I told your Dad that it was best to leave - my fatal mistake was moving to Peterborough.
I liked it for a start, until I found out the man I married was a druggie and was always being arrested.
I know Rikki, you hated him from the word go.
I remember he was under a car in the back garden and you on purpose removed the jack from the car and he ended up with cracked ribs.
I am so sorry that I gave you too much freedom, I always kept a close eye on you, or my neighbour would if they were out and about.
You were not running around the estate in bare feet as people suggest, you were not out late, only when I had to baby sit quite often than not, which looking back I should not have done.
Every day I took you to school, hand you in and go home, I was told you were running out of school and roaming around the estate.
So my husband at the time and I urged the school to ring if the kids did not turn up or left early.
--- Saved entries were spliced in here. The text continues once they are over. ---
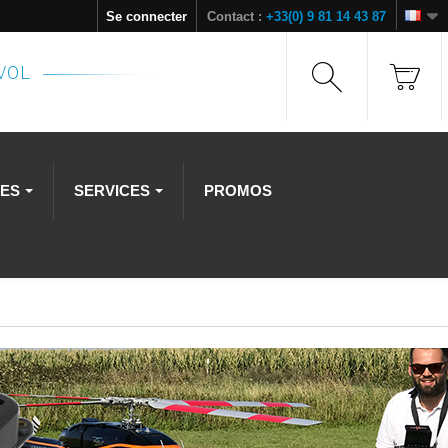
Se connecter
Contact :
+33(0) 9 81 14 43 87
NVOL
RES
SERVICES
PROMOS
The fatal mistake was putting you into respite care, I was having a very bad pregnancy and my husband at the time did not want to deal with you or your sister.
Reluctantly I rang Social Services but I never said if you do not take these kids I will kill them, that is utter rubbish.
After a week, you came back to me, you had changed so much.
I’m so glad you came home but you were not happy, you seemed so sad my man, I tried so hard to help you but I never thought that placing you into care would destroy you the way it did.
I let you down by putting you into care and the same to your sister.
The weekend before your death was strange, you weren’t telling me the truth about going out burgling with teenagers, this was the night before you went missing.
The morning you went missing I woke you up and you shouted to your sister and then argued with her.
I had been up all night with one of your sisters, I felt terrible, but you got up, got dressed, and without a word ran out of the door.
I shouted at you, but you were gone.
As a normal Monday I went to the Post Office to get my money.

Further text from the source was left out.